Controller 102 communicates with media feed system 130 via a communications link 164. Controller 102 communicates with scanner system 1 0 via a communications link 165. User interface 104 is communicatively coupled to controller 102 via a communications link 166. Processing circuitry 121 and 301 may include a processor and associated memory such as RAM, ROM, and/or non-volatile memory and may provide authentication functions, safety and operational interlocks, operating parameters and usage information related to fuser 120, toner cartridge(s) 200 and imaging unit(s) 300, respectively. Controller 102 processes print and scan data and operates print engine 110 during printing and scanner system 150 during scanning.

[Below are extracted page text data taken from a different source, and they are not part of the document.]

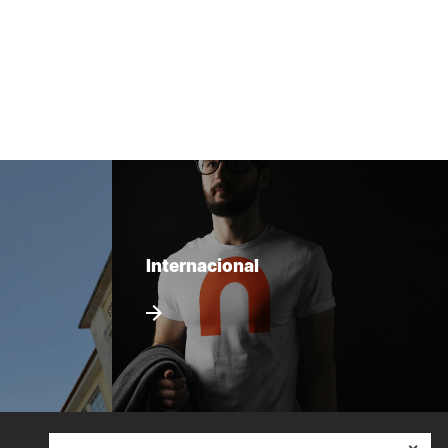
Internacional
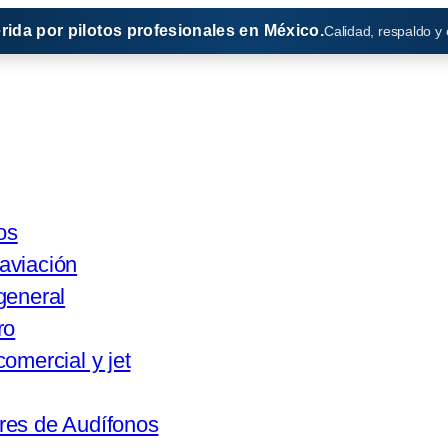
erida por pilotos profesionales en México.
Calidad, respaldo y
os
aviación
general
ro
comercial y jet
res de Audífonos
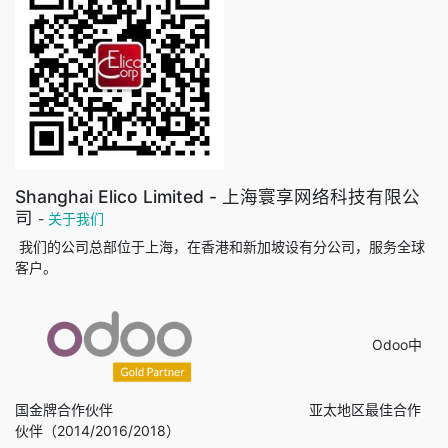
Shanghai Elico Limited - 上海寰享网络科技有限公
司
-
关于我们
我们的公司总部位于上海，在香港和新加坡设有分公司，服务全球
客户。
Odoo中
国金牌合作伙伴 亚太地区最佳合作
伙伴（2014/2016/2018）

[0027] Computer 60, which is optional, may be, for example, a personal computer, including memory 62, such as RAM, ROM, and/or NVRAM, an input device 64, such as a keyboard and/or a mouse, and a display monitor 66. Computer 60 also includes a processor, input/output (I/O) interfaces, and may include at least one mass data storage device, such as a hard drive, a CD-ROM and/or a DVD unit (not shown). Computer 60 may also be a device capable of communicating with image forming device 100 other than a personal computer such as, for example, a tablet computer, a smartphone, or other electronic device.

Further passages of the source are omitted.